Let's now look at some answers.

In question one, we need to match each scatter graph to its description.

With scatter graph one, as one variable increases, the other one also increases, but it's not really at a constant rate.

It seems to be more of a curve than a straight line.

So that would be an association which is not linear.

With graph two, as one variable increases, the other one also increases, and it appears to be at approximately constant rate.

Those points seem to be following the pathway of a straight line, not perfectly, but mostly, that would be a positive correlation.

And then with graph three, as one variable increases, the other variable could either be high or it could be low.

Doesn't really seem to be much of a pattern forming with the data points in that scatter graph.

So there is no association between those variables.

And then with graph four, as one variable increases, the other variable tends to decrease, and that appears to be in a straight line, so that would be a negative correlation.

And then question two, you have to plot at least 20 points on each scatter graph so that its correlation matches the description.

In part A, you want to plot your points to show a positive correlation.

It could look something a bit like this.

It doesn't have to look exactly like this.

It could be steeper, it could be less steep, but generally, as one variable increases, the other one increases as well.

And the points seem to follow the pathway of a straight line.

And then with B, it might look something a bit like this.

Very similar, but going downwards.

And then with part C, you had to show positive correlation that was not as clear as your graph from part A, so you still want an upward slope in a straight line, but maybe have those points being further apart from each other, so something maybe a bit like this.

And then part D, you want to show no correlation, so it might look something a little bit like this.

Doesn't really matter how far across you are on that horizontal axis, the points could be of any height.

Great job so far.

Now let's move on to the second learn cycle, which is interpreting correlation in context.

Here we have a scatter graph that shows data taken from the Met office about the weather in Stornoway, where each point represents a month from 1941 to 2022.

On the horizontal axis, we have the total rainfall for each month, which is measured in millimetres.

And the vertical axis, we have the total sunshine duration for each month, which is measured in hours.

Now if we look at the data points in this scatter graph, generally they seem to be falling in a downward sloping straight line, as we move from the left side to the right side of the scatter graph.

Not all the points follow that pathway quite so clearly as others, but generally, overall, it seems to be following that pattern.

Therefore, it is reasonable to model this relationship as a negative correlation.

So let's now think about what that means in the context of this data.

This data is about weather.

So what does the correlation suggest about these two variables in the context of this data?
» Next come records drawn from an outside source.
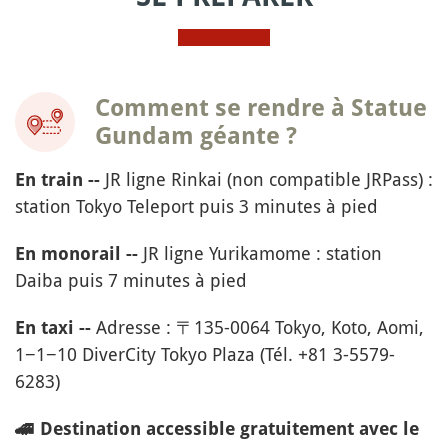
Comment se rendre à Statue
Gundam géante ?
JR ligne Rinkai (non compatible JRPass) :
En train --
station Tokyo Teleport puis 3 minutes à pied
JR ligne Yurikamome : station
En monorail --
Daiba puis 7 minutes à pied
Adresse : 〒135-0064 Tokyo, Koto, Aomi,
En taxi --
1−1−10 DiverCity Tokyo Plaza (Tél. +81 3-5579-
6283)
🚄
Destination accessible gratuitement avec le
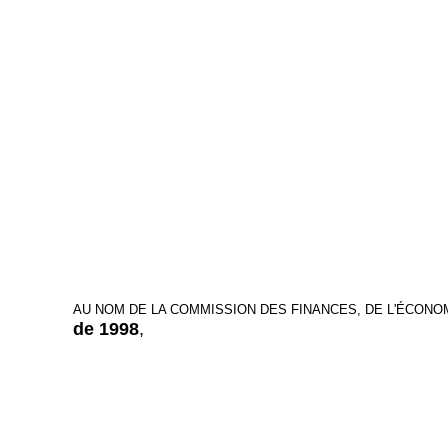
AU NOM DE LA COMMISSION DES FINANCES, DE L'ÉCONO
de 1998
,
Pause the video while you think about it, and press play when you're ready to continue.

The negative correlation would suggest that the more rainfall there is in a month, the less visible sunshine there is likely to be.

Here we have a different scatter graph.

This one shows data taken from the ONS, the Office of National Statistics, where each data point represents a region in England or Wales.

On the horizontal axis, it shows the population of each region, and that's in the thousands.

And on the vertical axis, it shows the number of cell phone towers that can be found in that region.

And if you want to, you can click on the image in the slide deck to access a Desmos version of this scatter graph.

So let's think about the correlation here.

What we can see is that, as we move from left to right on that horizontal axis, the points generally seem to be getting higher and higher.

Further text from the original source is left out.